### [Aim of the exercise]
Could you repeat the records below exactly, without the pictures?

+++

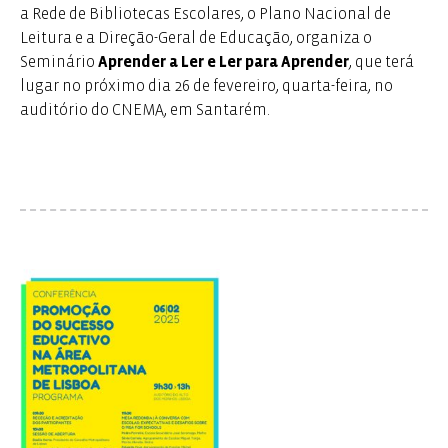
a Rede de Bibliotecas Escolares, o Plano Nacional de
Leitura e a Direção-Geral de Educação, organiza o
Seminário
Aprender a Ler e Ler para Aprender
, que terá
lugar no próximo dia 26 de fevereiro, quarta-feira, no
auditório do CNEMA, em Santarém.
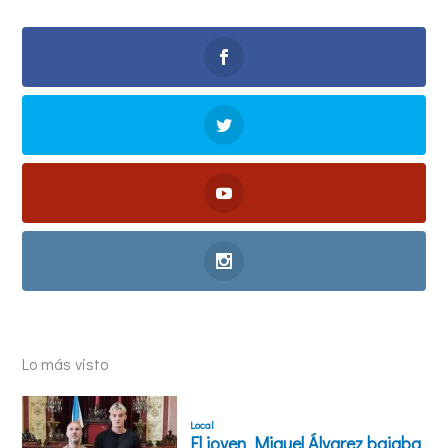
Lo más visto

+++

### [Answer to this exercise]
a Rede de Bibliotecas Escolares, o Plano Nacional de
Leitura e a Direção-Geral de Educação, organiza o
Seminário
Aprender a Ler e Ler para Aprender
, que terá
lugar no próximo dia 26 de fevereiro, quarta-feira, no
auditório do CNEMA, em Santarém.
Lo más visto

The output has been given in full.